Burden assessment schedule score and subscale score in relation to course of illness
[Table 6] shows the comparison of various parameters between the patients with different course of illness (according to ICD-10 classification). There was significant difference in the illness duration, number of admissions, SANS, and SAPS scores. There was significant difference in the groups with respect to total burden and on Subscale II, V, VII, and VIII. The burden was least in relatives with patients with incomplete remission and high in those with continuous course. This result should be analyzed cautiously, as the groups were unequal; there is possibility of Type I error.
Burden assessment schedule score and subscale score in relation to treatment compliance
[Table 7] shows the comparison of various parameters between the patients with respect to their compliance to treatment.
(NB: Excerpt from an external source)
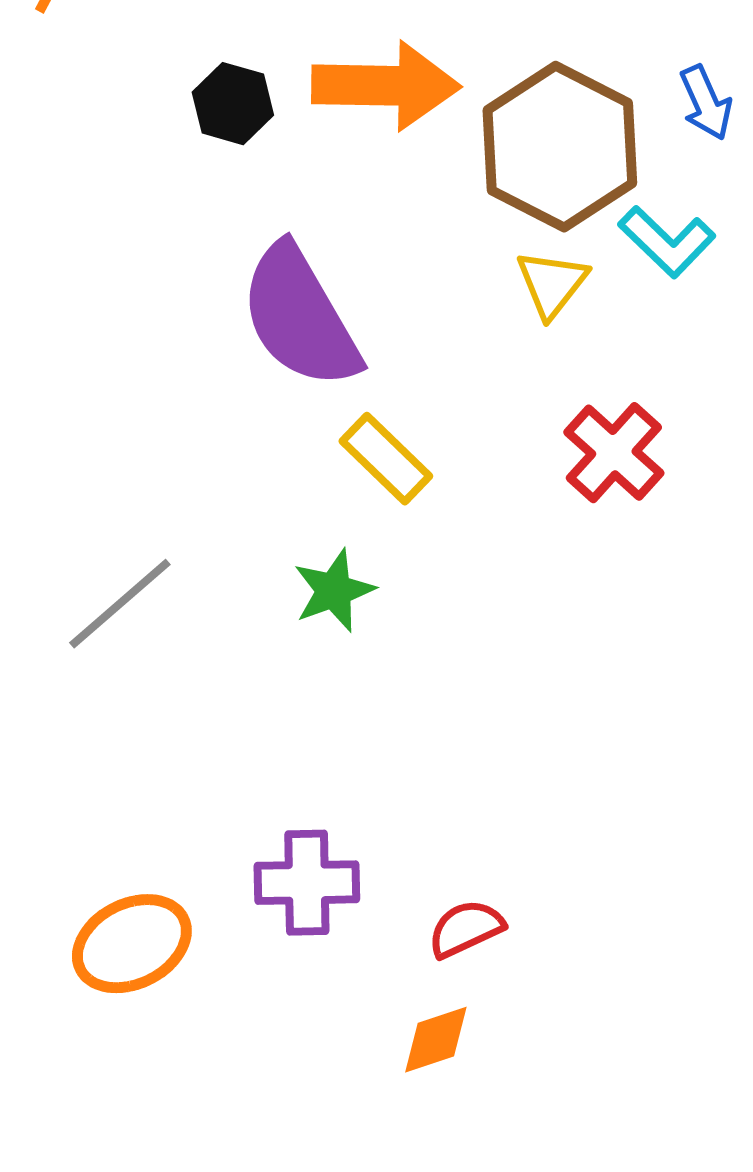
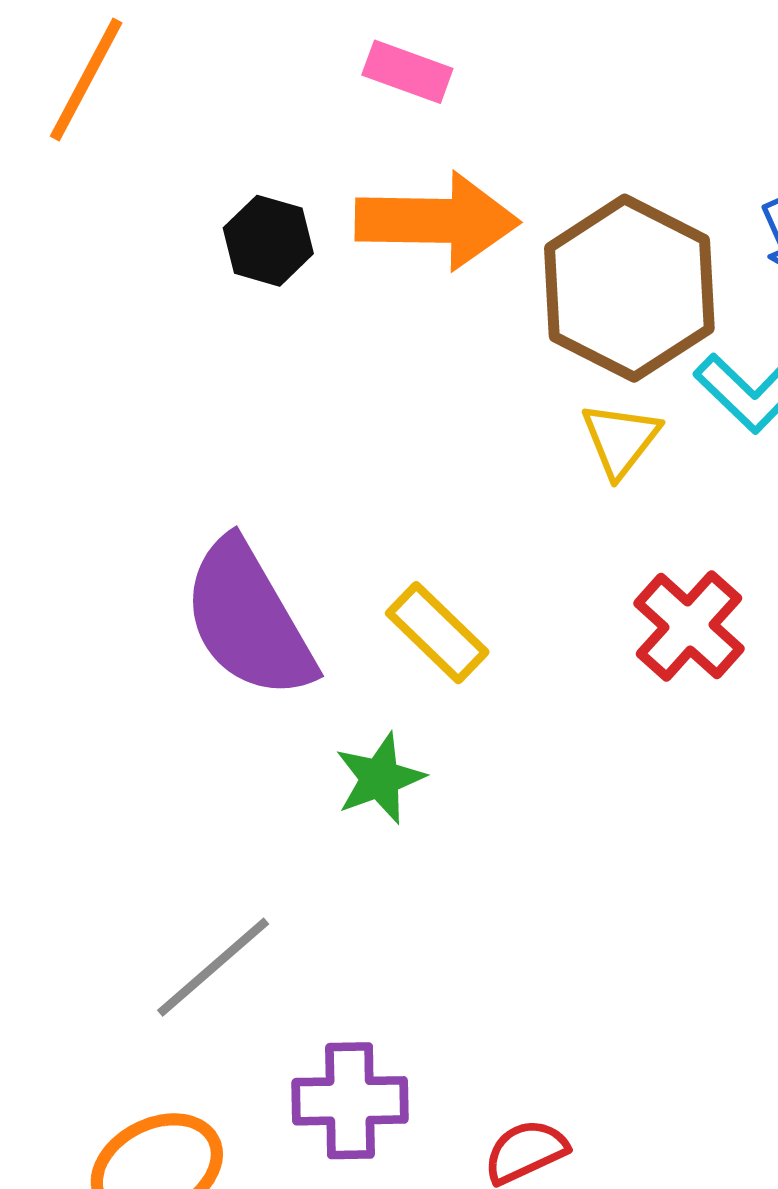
purple semicircle: (300, 317) -> (248, 619), moved
gray line: (120, 604) -> (213, 967), moved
There was significant difference between the three groups (not treated, noncompliant, and compliant) with respect to patients' age, illness duration, and SAPS score. Although relatives of patients who were untreated or noncompliant perceived greater burden, the difference was not significant. This result should be analyzed cautiously as the groups were unequal; there is a possibility of Type I error.
| Discussion|| |
The current study reinforces the finding that illness-related variables such as symptomatology, chronicity, and other aspects influence the burden experienced by caregivers.
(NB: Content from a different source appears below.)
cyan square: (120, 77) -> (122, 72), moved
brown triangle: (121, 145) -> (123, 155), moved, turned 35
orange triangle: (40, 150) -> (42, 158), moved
In the current study, the patients were divided into three groups, i.e., with positive symptoms, with negative symptoms, and with both symptoms, based on their symptomatology (scored by SANS and SAPS). There was significant difference between negative group and that of positive and both symptoms group. Relatives of patients with positive and both symptoms were more burdened than those patients with negative symptoms. There was significant positive correlation between the positive symptoms versus total burden and all other factors except Subscale V. However, there was no significant correlation between negative symptoms and burden. The caregivers of patients with positive or both symptoms had greater effects on psychological and physical health. Caregivers of patients with positive or both symptoms were more responsible to look after patients' need. Patients' unpredictable behavior caused significant disturbance at home and outside. Caregivers relationship with other family members and friends was also significantly affected due to patients' symptoms. Caregivers of patients with mixed symptoms had more spouse-related problems, had lesser support from the patient, and had poorer strategies than those of caregivers of patients with negative symptoms alone. It has been observed that positive symptoms have been attributed to the burden.,, Other authors , have found that negative symptoms cause greater caregiver burden and cause greater impact on role functioning.
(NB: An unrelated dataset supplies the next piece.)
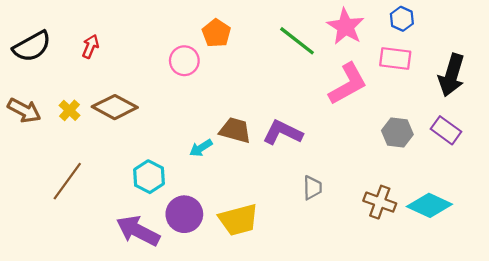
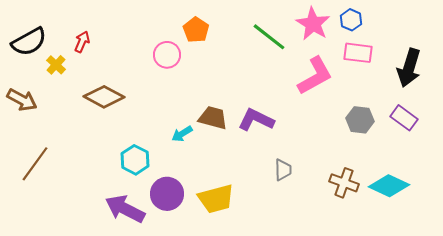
blue hexagon: (402, 19) -> (351, 20), moved
yellow cross: (69, 110) -> (56, 65), moved
brown line: (67, 181) -> (35, 164), moved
In the current study, analysis was attempted to see if there was any difference in the burden with respect to the severity of the symptoms. All the patients in the positive symptom group were mild, whereas in the negative group, mild, moderate, and marked symptom group was observed. Increasing burden was noticed with increasing severity of the negative symptoms, but the burden due to mild positive symptoms appeared to be greater than the marked negative symptom group. The difference was significant for those with mild as against moderate negative symptoms and mild positive group. However, the difference between moderate negative symptoms and mild positive symptoms was not statistically significant. Caregivers' burden of those with marked negative symptoms were greater than those of mild positive symptoms group. This finding shows the trend toward increased burden with increasing severity for negative symptoms; however the sample size is small to comment with certainty. This finding is consistent with other authors.,
When the course of illness was considered, we found that there was significant difference in the illness duration, number of admissions, SANS, and SAPS scores. The caregivers of patients with episodic remittent group were the least burdened and those with continuous illness were burdened to maximum extent. There was significant difference in the groups with respect to total burden. Caregivers also had greater physical and mental health issues, had lesser support of patient, had disrupted relations and patients' behavior caused more distress.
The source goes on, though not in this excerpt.